Since and are probabilities, the sum of all and 1 must be : ${\ displaystyle p_ {i}}$ ${\ displaystyle q_ {i}}$ ${\ displaystyle p_ {i}}$ ${\ displaystyle q_ {i}}$

${\ displaystyle \ sum _ {i = 1} ^ {n} p_ {i} + \ sum _ {i = 0} ^ {n} q_ {i} = 1}$

output

The minimum expected search time in an optimal binary search tree for the key set and the optimal search tree under which the minimum expected search time is achieved. ${\ displaystyle k_ {i}}$

However, if there are geometrically falling probabilities, then the search time for the associated very rare keys cannot be logarithmically restricted.

Calculation of the search time

The search time for a key search or the search costs for a key search is the number of nodes visited on a path from the root to the key node in a binary search tree. So if a key a depth of has in the tree, then its search costs . ${\ displaystyle k_ {i}}$ ${\ displaystyle d (k_ {i})}$ ${\ displaystyle d (k_ {i}) + 1}$

In order to model the search time for non-existent keys, each leaf is given two child nodes and . If a -sheet is reached during the search , then the node is not contained in the binary search tree. ${\ displaystyle k_ {i}}$ ${\ displaystyle d_ {i-1}}$ ${\ displaystyle d_ {i}}$ ${\ displaystyle d_ {i}}$

For a given search tree , the expected search time can be calculated: ${\ displaystyle T}$

${\ displaystyle {\ begin {aligned} E (T) & = & \ sum _ {i = 1} ^ {n} (d (k_ {i}) + 1) p_ {i} + \ sum _ {i = 0} ^ {n} (d (d_ {i}) + 1) q_ {i} \\ & = & \ sum _ {i = 1} ^ {n} d (k_ {i}) p_ {i} + \ sum _ {i = 1} ^ {n} p_ {i} + \ sum _ {i = 0} ^ {n} d (d_ {i}) q_ {i} + \ sum _ {i = 0} ^ {n} q_ {i} \\ & = & 1+ \ sum _ {i = 1} ^ {n} d (k_ {i}) p_ {i} + \ sum _ {i = 0} ^ {n} d ( d_ {i}) q_ {i} \ end {aligned}}}$

Recursive computation

The Bellman algorithm calculates the expected search time under an optimal binary search tree recursively on the sequence of search keys. The algorithm is specified by means of matrix recurrences.

Initialization:

${\ displaystyle M [i, i-1] = q_ {i-1}, 0 <i \ leq n}$

Recursion:

${\ displaystyle M [i, j] = {\ begin {Bmatrix} \ min _ {i \ leq r \ leq j} M [i, r-1] + M [r + 1, j] + w (i, j) \ end {Bmatrix}}, 0 \ leq i \ leq n, 0 <j \ leq n, i \ leq j}$

In each cell, there is the minimum search duration under an optimal search tree for the partial sequence of the search key sequence , the sum of all search probabilities denoting the keys in the tree for the partial sequence.
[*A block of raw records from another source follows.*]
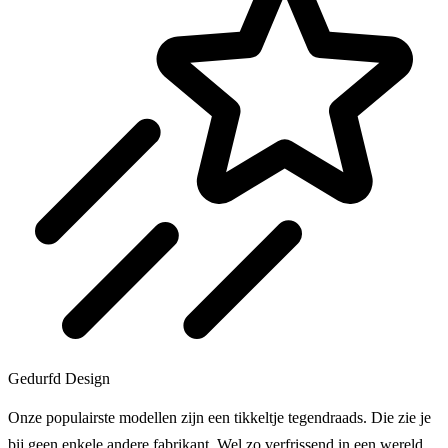
Gedurfd Design
Onze populairste modellen zijn een tikkeltje tegendraads. Die zie je
bij geen enkele andere fabrikant. Wel zo verfrissend in een wereld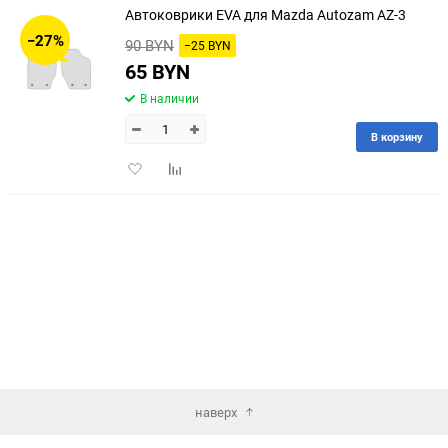
Автоковрики EVA для Mazda Autozam AZ-3
30
−27%
90 BYN
−25 BYN
60
65 BYN
В наличии
90
В корзину
150
Добавить
Добавить
в
к
избранное
сравнению
наверх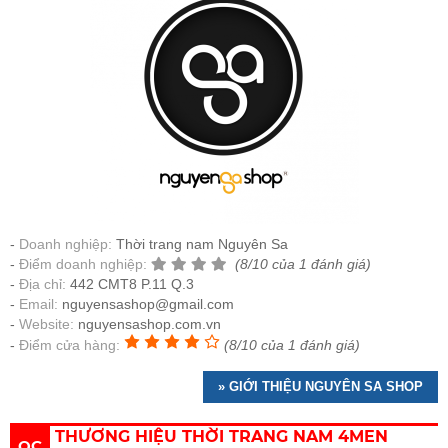
Doanh nghiệp:
Thời trang nam Nguyên Sa
Điểm doanh nghiệp:
(8/10 của 1 đánh giá)
Địa chỉ:
442 CMT8 P.11 Q.3
Email:
nguyensashop@gmail.com
Website:
nguyensashop.com.vn
Điểm cửa hàng:
(8/10 của 1 đánh giá)
» GIỚI THIỆU NGUYÊN SA SHOP
THƯƠNG HIỆU THỜI TRANG NAM 4MEN
QC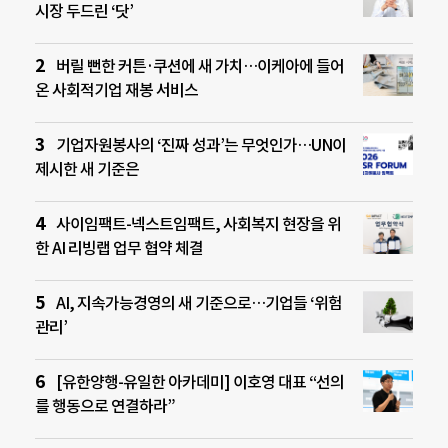
시장 두드린 ‘닷’
버릴 뻔한 커튼·쿠션에 새 가치…이케아에 들어
온 사회적기업 재봉 서비스
기업자원봉사의 ‘진짜 성과’는 무엇인가…UN이
제시한 새 기준은
사이임팩트-넥스트임팩트, 사회복지 현장을 위
한 AI 리빙랩 업무 협약 체결
AI, 지속가능경영의 새 기준으로…기업들 ‘위험
관리’
[유한양행-유일한 아카데미] 이호영 대표 “선의
를 행동으로 연결하라”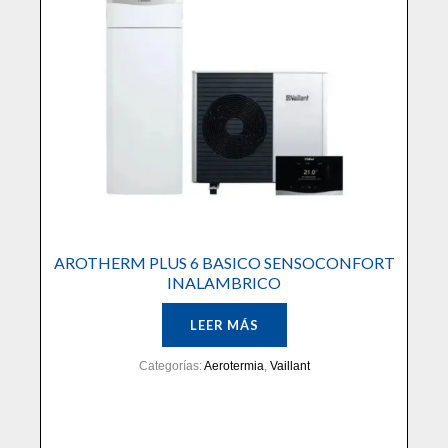
AROTHERM PLUS 6 BASICO SENSOCONFORT
INALAMBRICO
LEER MÁS
Categorías:
Aerotermia
,
Vaillant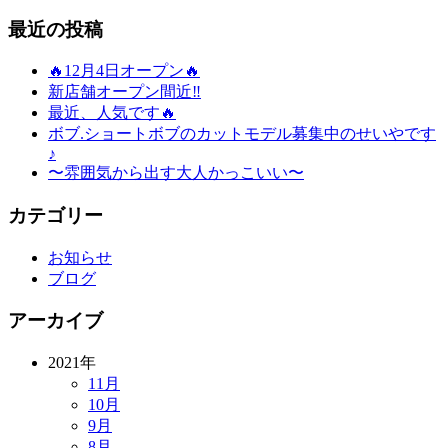
最近の投稿
🔥12月4日オープン🔥
新店舗オープン間近‼️
最近、人気です🔥
ボブ.ショートボブのカットモデル募集中のせいやです
♪
〜雰囲気から出す大人かっこいい〜
カテゴリー
お知らせ
ブログ
アーカイブ
2021年
11月
10月
9月
8月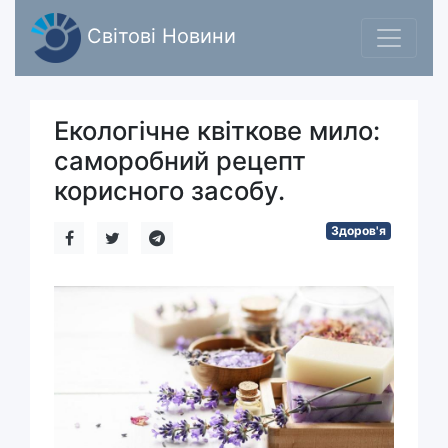
Світові Новини
Екологічне квіткове мило:
саморобний рецепт
корисного засобу.
Здоров'я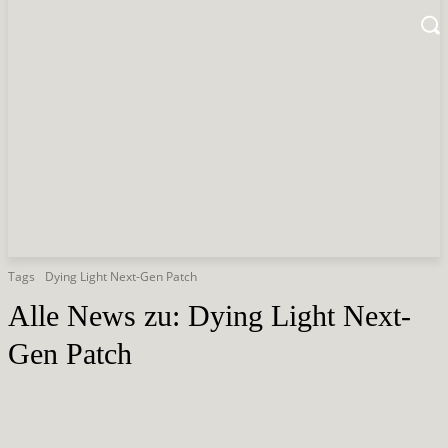
Tags
Dying Light Next-Gen Patch
Alle News zu:
Dying Light Next-
Gen Patch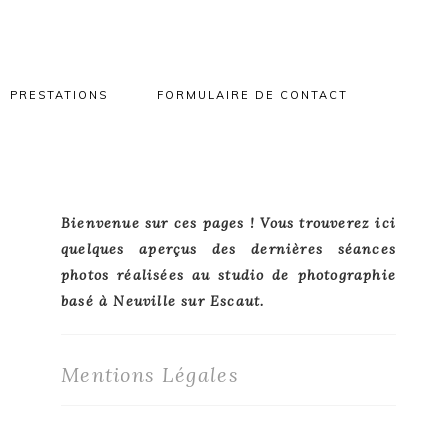
PRESTATIONS
FORMULAIRE DE CONTACT
Primary
Bienvenue sur ces pages ! Vous trouverez ici
quelques aperçus des dernières séances
Sidebar
photos réalisées au studio de photographie
basé à Neuville sur Escaut.
Mentions Légales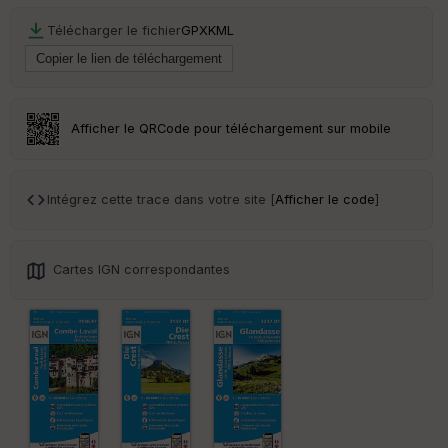
Télécharger le fichier
GPX
KML
Tr
an
sp
ar
en
ce
Afficher le QRCode pour téléchargement sur mobile
Po
int
Intégrez cette trace dans votre site [
Afficher le code
]
illé
s
Cartes IGN correspondantes
S
e
n
s
St
re
et
Vi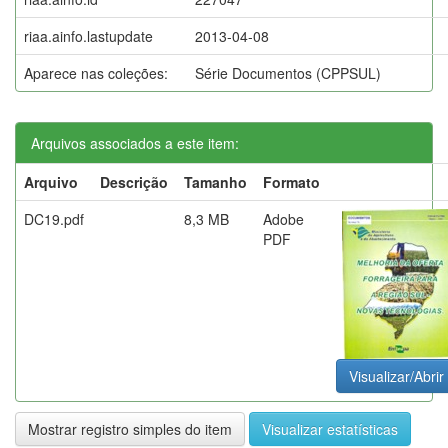
riaa.ainfo.lastupdate
2013-04-08
Aparece nas coleções:
Série Documentos (CPPSUL)
Arquivos associados a este item:
Arquivo
Descrição
Tamanho
Formato
DC19.pdf
8,3 MB
Adobe
PDF
Visualizar/Abrir
Mostrar registro simples do item
Visualizar estatísticas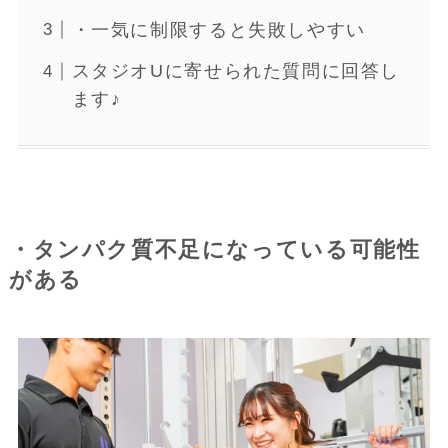
・一気に制限すると失敗しやすい
スタジオUに寄せられた質問に回答し
ます♪
・タンパク質不足になっている可能性
がある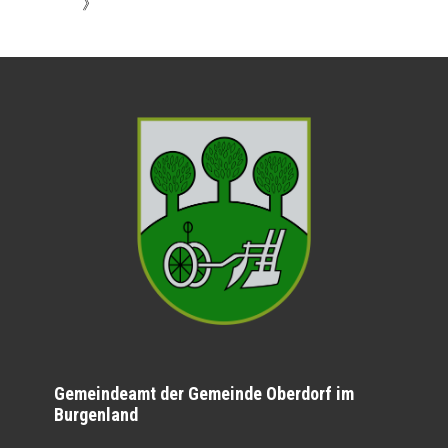
》
Gemeindeamt der Gemeinde Oberdorf im
Burgenland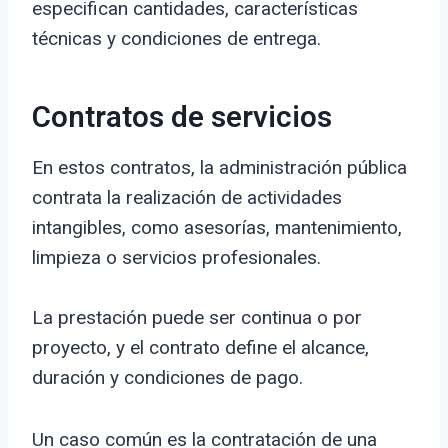
especifican cantidades, características
técnicas y condiciones de entrega.
Contratos de servicios
En estos contratos, la administración pública
contrata la realización de actividades
intangibles, como asesorías, mantenimiento,
limpieza o servicios profesionales.
La prestación puede ser continua o por
proyecto, y el contrato define el alcance,
duración y condiciones de pago.
Un caso común es la contratación de una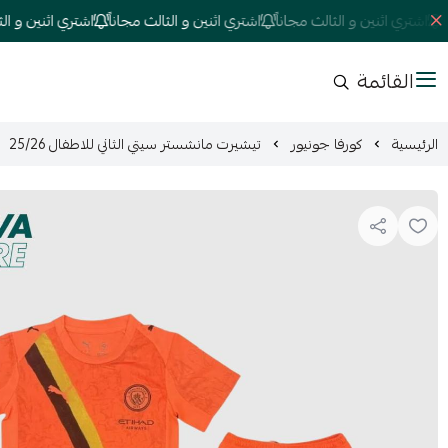
اشتري اثنين و الثالث مجاناً
اشتري اثنين و الثالث مجاناً
اشتري اثنين و الثالث 
القائمة
الرئيسية
كورفا جونيور
تيشيرت مانشستر سيتي الثاني للاطفال 25/26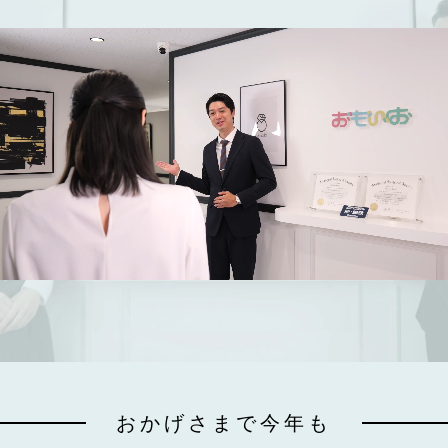
おかげさまで今年も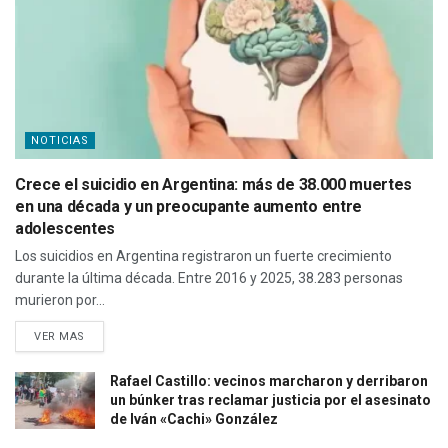
NOTICIAS
Crece el suicidio en Argentina: más de 38.000 muertes
en una década y un preocupante aumento entre
adolescentes
Los suicidios en Argentina registraron un fuerte crecimiento
durante la última década. Entre 2016 y 2025, 38.283 personas
murieron por...
VER MAS
Rafael Castillo: vecinos marcharon y derribaron
un búnker tras reclamar justicia por el asesinato
de Iván «Cachi» González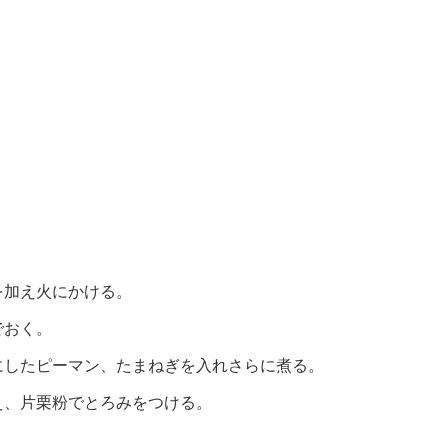
を加え火にかける。
でおく。
にしたピーマン、たまねぎを入れさらに煮る。
え、片栗粉でとろみをつける。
So the minimum search time for the entire sequence is stored in the cell . ${\ displaystyle M [i, j]}$ ${\ displaystyle i, j}$ ${\ displaystyle k_ {i}}$ ${\ displaystyle w (i, j)}$ ${\ displaystyle M [1, n]}$

In the recursion, each choice for choosing as the root of the tree corresponds to the subsequence . The creation of the root increases the depth of each node in this tree by 1. So the expected search time in this tree must be increased by. ${\ displaystyle r}$ ${\ displaystyle k_ {r}}$ ${\ displaystyle i, j}$ ${\ displaystyle w (i, j)}$

${\ displaystyle w (i, j)}$ is defined as

${\ displaystyle w (i, j) = \ sum _ {l = i} ^ {j} p_ {l} + \ sum _ {l = i-1} ^ {j} q_ {l}}$

and can be calculated efficiently with a matrix recurrence.

Backtracking

In order to construct an optimal search tree with the minimum expected search duration, the calculation of the optimal value must be traced back using backtracking . Alternatively, an additional auxiliary matrix can be used in an implementation of the algorithm, which is filled with the optimal values of for each during the calculation of and is evaluated after the calculation of has been completed. ${\ displaystyle M [1, n]}$ ${\ displaystyle M}$ ${\ displaystyle r}$ ${\ displaystyle i, j}$ ${\ displaystyle M}$

complexity

The runtime of the calculation of the matrix for the values is in . The matrix contains entries and each entry must be optimized using elements. So the runtime complexity of the algorithm is in and the memory requirement in . ${\ displaystyle w (i, j)}$ ${\ displaystyle {\ mathcal {O}} (n ^ {2})}$ ${\ displaystyle M}$ ${\ displaystyle {\ mathcal {O}} (n ^ {2})}$ ${\ displaystyle {\ mathcal {O}} (n)}$ ${\ displaystyle {\ mathcal {O}} (n ^ {3})}$ ${\ displaystyle {\ mathcal {O}} (n ^ {2})}$

The iteration over in the recursion can be further restricted so that the total runtime of all iterations is in . So the total runtime of the algorithm modified in this way is then in . ${\ displaystyle r}$ ${\ displaystyle {\ mathcal {O}} (n)}$ ${\ displaystyle {\ mathcal {O}} (n ^ {2})}$

literature

Thomas H. Cormen, Charles E. Leiserson , Ronald L. Rivest , Clifford Stein: Introduction to Algorithms . 2nd Edition. MIT Press, Cambridge (Massachusetts) 2001, ISBN 0-262-03293-7 , pp. 356-363 .
Donald Ervin Knuth : The Art of Computer Programming 3. Sorting and Searching . 2nd Edition. Addison-Wesley Longman, Amsterdam 1998, ISBN 0-201-89685-0 , pp. 436-442 .

swell

^ Donald Ervin Knuth : The Art of Computer Programming 3. Sorting and Searching . 2nd Edition. Addison-Wesley Longman, Amsterdam 1998, ISBN 0-201-89685-0 , pp. 436-442 .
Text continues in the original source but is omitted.